Amazon S3
If you are studying for AWS Developer Associate Exam, this guide will help you with quick revision before the exam. it can use as study notes for your preparation.
Dashboard Other Certification NotesAmazon S3
- Amazon S3
- S3 Use cases
- Amazon S3 Overview - Buckets
- Amazon S3 Overview - Objects
- S3 Security
- S3 Bucket Policies
- Bucket settings for Block Public Access
- S3 Static Website Hosting
- S3 - Versioning
- S3 Access Logs
- S3 Replication (CRR \& SRR)
- S3 Storage Classes
- Shared Responsibility Model for S3
- S3 Storage Classes Comparison
- Amazon S3 - Summary
S3 Use cases
- Backup and storage
- Disaster Recovery
- Archive
- Hybrid Cloud storage
- Application hosting
- Media hosting
- Data lakes & big data analytics
- Software delivery
- Static website
Amazon S3 Overview - Buckets
- Amazon S3 allows people to store objects (files) in “buckets” (directories)
- Buckets must have a globally unique name (across all regions all accounts)

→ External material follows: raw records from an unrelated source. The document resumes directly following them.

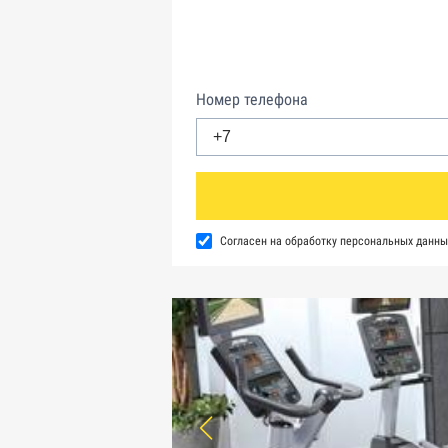
Номер телефона
Согласен на обработку персональных данны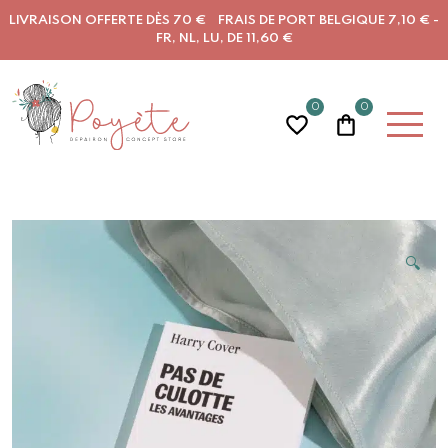
LIVRAISON OFFERTE DÈS 70 € FRAIS DE PORT BELGIQUE 7,10 € -
FR, NL, LU, DE 11,60 €
0
0
🔍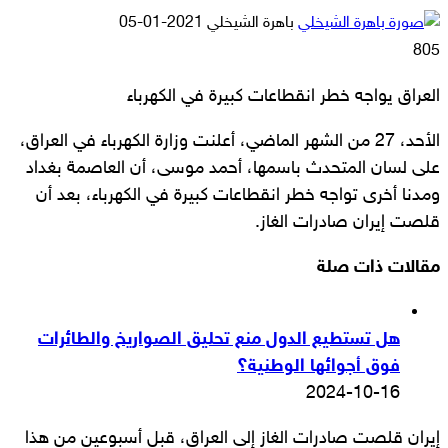
أرسل
باهرة الشيخلي
2021-01-05
بريدا
805
إلكترونيا
العراق يواجه خطر انقطاعات كبيرة في الكهرباء
الأحد، 27 من الشهر الماضي، أعلنت وزارة الكهرباء في العراق،
على لسان المتحدث باسمها، أحمد موسى، أن العاصمة بغداد
ومدنا أخرى تواجه خطر انقطاعات كبيرة في الكهرباء، بعد أن
قلصت إيران صادرات الغاز.
مقالات ذات صلة
هل تستطيع الدول منع تحليق الصواريخ والطائرات
فوق أجوائها الوطنية؟
2024-10-16
إيران قلصت صادرات الغاز إلى العراق، قبل أسبوعين من هذا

- Buckets are defined at the region level
- S3 looks like a global service but buckets are created in a region
- Naming convention
- No uppercase
- No underscore
- 3-63 characters long
- Not an IP
- Must start with lowercase letter or number
Amazon S3 Overview - Objects
- Objects (files) have a Key
- The key is the FULL path:
- s3://my-bucket/my_file.txt
- s3://my-bucket/my_folder1/another_folder/my_file.txt
- The key is composed of prefix + object name
- s3://my-bucket/my_folder1/another_folder/my_file.txt
- There’s no concept of “directories” within buckets (although the UI will trick you to think otherwise)
- Just keys with very long names that contain slashes (“/”)
- Object values are the content of the body:
- Max Object Size is 5TB (5000GB)
- If uploading more than 5GB, must use “multi-part upload”
- Metadata (list of text key / value pairs – system or user metadata)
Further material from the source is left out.